Sinn Féin needs to learn value of cooperation

Sinn Féin is an electorally clever party but politically novice one. The latest example of this was its clumsy attempt at getting the European Parliament to grant “special EU status” to “the north”.

Firstly, what the European Parliament rejected – by a huge majority, by the way – was Sinn Féin’s ludicrous version of special status (essentially for Northern Ireland to retain membership). This has always been a practical impossibility, and now this has been demonstrated – rendering Sinn Féin campaigns on the issue now void.

Secondly, Sinn Féin can no longer now blame “the Brits” or “the DUP” for failures on this issue. The European Parliament has roundly rejected Sinn Féin’s stance.

Thirdly, it should be but probably will not be noted that what was rejected was not the notion of “special status”, but specifically Sinn Féin’s stance on it. This harms the whole cause.

By compromising with others, and perhaps even learning from others, Sinn Féin could probably have put a motion to the European Parliament on “Special Status” and won. However, it was never going to do so purely on its own terms.
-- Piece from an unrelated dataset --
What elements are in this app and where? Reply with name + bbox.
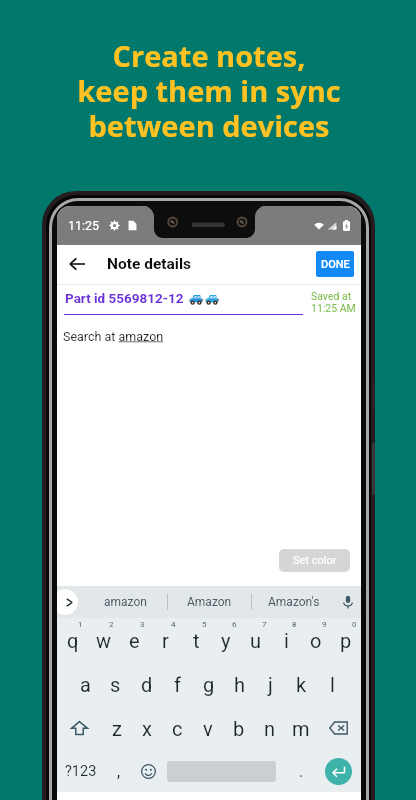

This is a constant failure of Sinn Féin’s. Locally, it demands an Irish Language Act purely on its own terms, rather than seeking a compromise. In fact, a range of other issues – from protecting Human Rights to Same Sex Marriage – could be dealt with if Sinn Féin were willing to compromise with and indeed learn from others.

That is what comes from a movement which is all about making demands and rarely about taking responsibility for actual delivery.